Çocukluğumu bilmiyorum dedim, çocukluğumu yaşayamadım dedim. Çocukluğumda bayramlarda güzellikleri çok az yaşadım. Babam dışarıda ona sataşan, onunla kavga yapan kişilere cevap vermez ama eve geldiğinde dışarıda melek bilinen insan başımıza Azrail kesilir. Ben çocukluğundan itibaren çok dayak yedim ne yazık ki annem de çok dayak yedi. Haklı haksız maalesef düşünmeden, sormadan bazen tekme tokat bazen de sopa ile ya beni ya annemi de döverdi. Kısacası ben babamdan çocukluğumdan beri nefret ettim. Ne yazık ki bu nefretim hale geçmiş değil.
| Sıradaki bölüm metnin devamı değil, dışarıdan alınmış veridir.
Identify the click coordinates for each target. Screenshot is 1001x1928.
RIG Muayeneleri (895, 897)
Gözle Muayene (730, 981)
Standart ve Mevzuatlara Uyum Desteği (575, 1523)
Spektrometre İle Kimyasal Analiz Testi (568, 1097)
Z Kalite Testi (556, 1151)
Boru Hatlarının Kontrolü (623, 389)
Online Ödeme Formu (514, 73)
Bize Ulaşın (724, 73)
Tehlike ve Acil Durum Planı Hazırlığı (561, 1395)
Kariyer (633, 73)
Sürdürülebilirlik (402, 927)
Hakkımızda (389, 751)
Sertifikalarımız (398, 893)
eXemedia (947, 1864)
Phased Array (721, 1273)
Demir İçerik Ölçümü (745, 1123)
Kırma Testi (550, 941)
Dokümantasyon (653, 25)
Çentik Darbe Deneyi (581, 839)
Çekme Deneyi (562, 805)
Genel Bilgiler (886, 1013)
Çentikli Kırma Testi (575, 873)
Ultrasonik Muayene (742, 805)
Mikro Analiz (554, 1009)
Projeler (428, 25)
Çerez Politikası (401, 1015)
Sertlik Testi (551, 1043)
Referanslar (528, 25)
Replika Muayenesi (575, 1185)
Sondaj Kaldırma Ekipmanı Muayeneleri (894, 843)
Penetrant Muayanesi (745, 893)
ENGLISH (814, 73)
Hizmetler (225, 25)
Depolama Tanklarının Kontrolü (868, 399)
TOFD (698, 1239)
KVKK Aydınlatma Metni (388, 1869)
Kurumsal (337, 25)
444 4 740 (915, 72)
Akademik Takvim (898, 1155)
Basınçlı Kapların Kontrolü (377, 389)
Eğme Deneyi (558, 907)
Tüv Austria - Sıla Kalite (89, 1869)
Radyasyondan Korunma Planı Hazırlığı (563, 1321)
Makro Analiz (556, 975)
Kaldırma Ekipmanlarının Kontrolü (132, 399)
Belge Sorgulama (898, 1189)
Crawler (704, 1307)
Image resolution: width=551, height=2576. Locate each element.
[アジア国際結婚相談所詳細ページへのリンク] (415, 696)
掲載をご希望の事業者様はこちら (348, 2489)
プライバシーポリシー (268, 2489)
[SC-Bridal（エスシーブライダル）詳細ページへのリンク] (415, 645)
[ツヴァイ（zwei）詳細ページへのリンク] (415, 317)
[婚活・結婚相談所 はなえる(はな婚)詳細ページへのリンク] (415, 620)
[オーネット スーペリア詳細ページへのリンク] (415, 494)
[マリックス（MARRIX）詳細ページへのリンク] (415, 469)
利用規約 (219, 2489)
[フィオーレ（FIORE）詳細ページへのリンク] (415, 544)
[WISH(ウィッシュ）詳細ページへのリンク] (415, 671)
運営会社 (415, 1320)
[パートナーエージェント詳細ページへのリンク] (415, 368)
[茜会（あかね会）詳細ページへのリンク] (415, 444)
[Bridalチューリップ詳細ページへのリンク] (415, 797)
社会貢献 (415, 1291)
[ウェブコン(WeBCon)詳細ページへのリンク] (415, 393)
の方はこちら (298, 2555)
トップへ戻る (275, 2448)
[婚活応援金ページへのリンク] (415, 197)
Neden evlenmedim? Dışarıda herkese karşı iyi olan babam benim evlenmemi engellemedi, üstelik evlenmem içinde bana birçok imkanlar sundu. Köyün gençleri çevremde pervane olurken ben ne düşündüm biliyor musunuz? Evlenince ne olacak? Başım göğe mi değecek?

Ben kültürlü biriyim ve akıl danışılan biriyim. Çok mu çok güzelim. Benim babam evde bize bu kadar eziyet ettikten sonra erkeklerden de nefret etmeye başladım. Hatta evleneceğim erkekten bile korkar oldum. Benim babam, annemin ve benim güzelliklerimizi kıskandığı için dövüyordu. Evlendiğim zaman benim eşim benim babam gibi ya beni dövmeye devam ederse. Güzelligim dillere destan, akıl soran akıl alan çok. Evleneceğim erkek babam gibi adaletsiz, acımasız biri olur da baba evinden ayrıldıktan sonra dayak yeme Faslı koca evinde devam ederse ben yaşayamam ölürüm. Erkeklere güvenin olmadığı için, erkeklerin kıskançlıkları kötülükleri nedeniyle evlenmekten vazgeçtim bu nedenle çirkinleşmek için elimden geleni yaptım. Hangimizin evinde yok ki bu terslikler. Erkeklerin çoğu dışarıda önüne gelen güzele bakar, peşinden koşar ama eve gelince de iş namus meselesine dönüşür. Biz aciz kadınlar olarak bazen tekme tokat, bazen de bir fışkı ile canımız yanar geceler boyu sessiz sessiz ağlarız.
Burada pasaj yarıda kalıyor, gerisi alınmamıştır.